Aveva istituito una specie di processo per conoscere bene i fatti, ed aveva scoperto che essi avevano l’abitudine di riunirsi in un giorno fissato, prima dei levarsi del sole, di cantare un inno a Cristo come a un dio, di impegnarsi con giuramento a non perpetrare crimini, a non commettere né ruberie né brigantaggi né adulteri, a non venir meno alla parola data. Essi hanno anche l’abitudine di riunirsi per prendere il loro cibo che, nonostante le dicerie, è cibo ordinario e innocuo ».
1 Cristiani non avevano cessato queste riunioni nemmeno dopo l’editto dei governatore che ribadiva l’interdizione delle eterie. Continuando la lettera (10,96), Plinio riferisce all’imperatore che in tutto ciò non vede nulla di male. Ma il rifiuto di offrire incenso e vino davanti alle statue dell’Imperatore gli sembra un atto di derisione sacrilega. L’ostinazione di questi Cristiani gli sembra « irragionevole e balorda ».

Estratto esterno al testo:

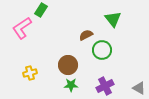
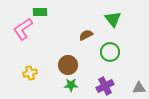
green rectangle: moved 1 px left, 2 px down; rotated 56 degrees clockwise
pink L-shape: moved 1 px right, 1 px down
green circle: moved 8 px right, 2 px down
gray triangle: rotated 32 degrees counterclockwise
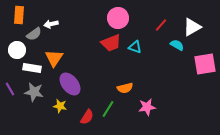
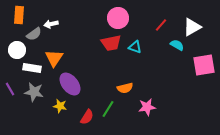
red trapezoid: rotated 10 degrees clockwise
pink square: moved 1 px left, 1 px down
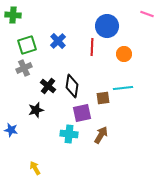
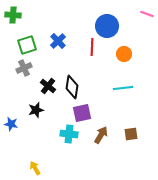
black diamond: moved 1 px down
brown square: moved 28 px right, 36 px down
blue star: moved 6 px up
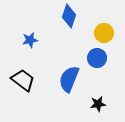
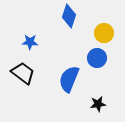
blue star: moved 2 px down; rotated 14 degrees clockwise
black trapezoid: moved 7 px up
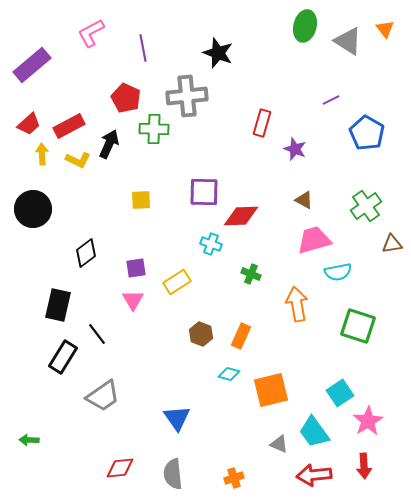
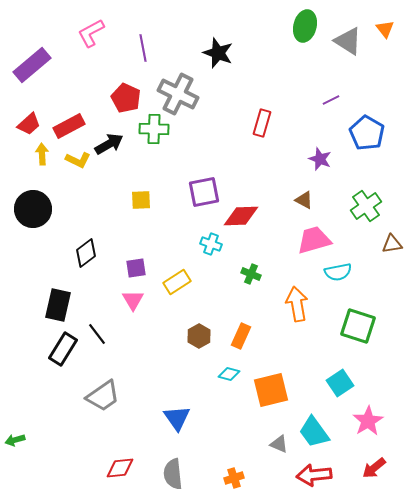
gray cross at (187, 96): moved 9 px left, 2 px up; rotated 33 degrees clockwise
black arrow at (109, 144): rotated 36 degrees clockwise
purple star at (295, 149): moved 25 px right, 10 px down
purple square at (204, 192): rotated 12 degrees counterclockwise
brown hexagon at (201, 334): moved 2 px left, 2 px down; rotated 10 degrees clockwise
black rectangle at (63, 357): moved 8 px up
cyan square at (340, 393): moved 10 px up
green arrow at (29, 440): moved 14 px left; rotated 18 degrees counterclockwise
red arrow at (364, 466): moved 10 px right, 2 px down; rotated 55 degrees clockwise
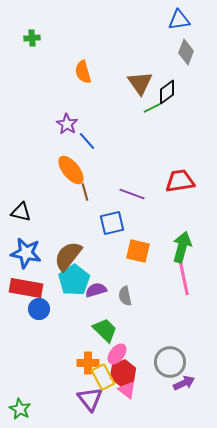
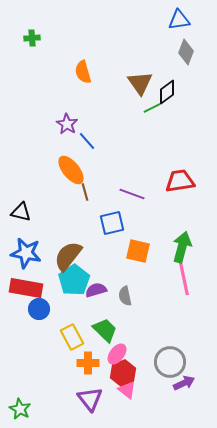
yellow rectangle: moved 31 px left, 40 px up
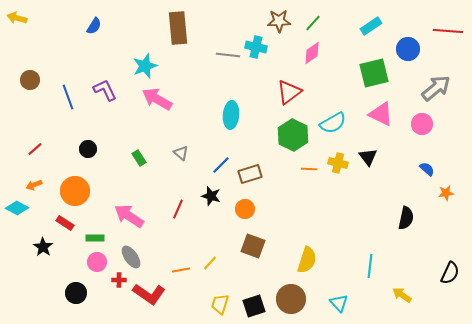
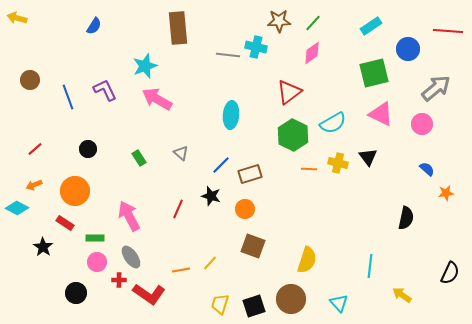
pink arrow at (129, 216): rotated 28 degrees clockwise
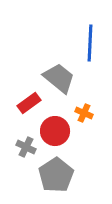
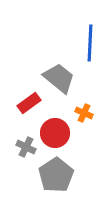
red circle: moved 2 px down
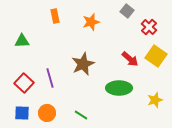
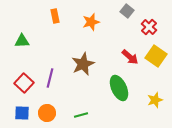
red arrow: moved 2 px up
purple line: rotated 30 degrees clockwise
green ellipse: rotated 65 degrees clockwise
green line: rotated 48 degrees counterclockwise
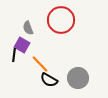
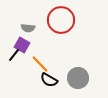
gray semicircle: rotated 64 degrees counterclockwise
black line: rotated 32 degrees clockwise
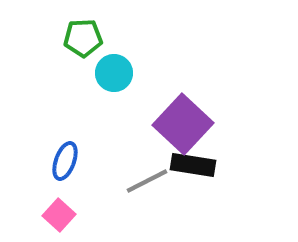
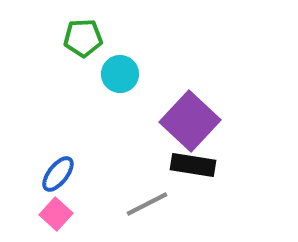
cyan circle: moved 6 px right, 1 px down
purple square: moved 7 px right, 3 px up
blue ellipse: moved 7 px left, 13 px down; rotated 18 degrees clockwise
gray line: moved 23 px down
pink square: moved 3 px left, 1 px up
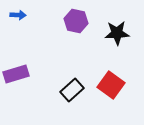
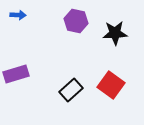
black star: moved 2 px left
black rectangle: moved 1 px left
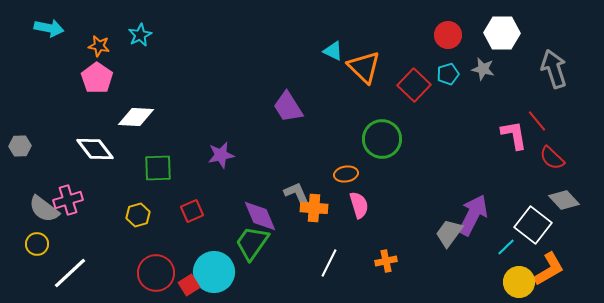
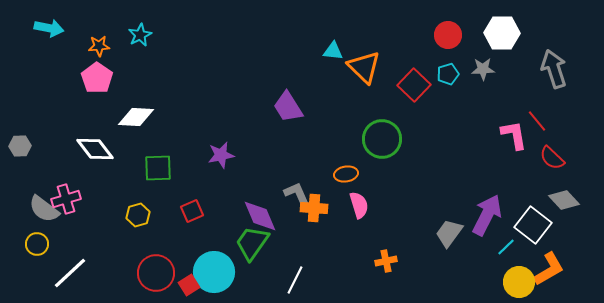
orange star at (99, 46): rotated 15 degrees counterclockwise
cyan triangle at (333, 51): rotated 20 degrees counterclockwise
gray star at (483, 69): rotated 15 degrees counterclockwise
pink cross at (68, 200): moved 2 px left, 1 px up
purple arrow at (473, 215): moved 14 px right
white line at (329, 263): moved 34 px left, 17 px down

Dalla lettera di Plinio appare chiaro che sono cadute le accuse assurde di infanticidio rituale e di incesto. Rimangono quelle di « rifiuto di rendere culto all’Imperatore » (quindi di lesa maestà), e di costituzione di eteria.
L’Imperatore risponde: «I Cristiani non si devono perseguire d’uffício. Se invece vengono denunciati e riconosciuti colpevoli bisogna condannarli». In altre parole: Traiano incoraggia a chiudere un occhio su di loro: sono un’eteria innocua come i battellieri della Senna e i venditori di vino di Lione. Ma poiché stanno praticando una « superstizione irragionevole, balorda e fanatica » (come la giudica Plinio e altri intellettuali del tempo come Epitteto, e continuano a rifiutare il culto all’Imperatore (e quindi si considerano « estranei » alla vita civile), non si può far finta di niente. Se denunciati, vanno condannati.
Continua quindi (anche se in forma meno rigida) il «Non è lecito essere Cristiani». Vittime di questo periodo sono sicuramente il vescovo di Gerusalemme Simeone, crocifisso all’età di 120 anni, e Ignazio vescovo di Antiochia, portato a Roma come cittadino romano, e ivi giustiziato. La stessa politica, verso i Cristiani viene adoperata dagli imperatori Adriano (1 17- 138) e Antonino Pio (138-161).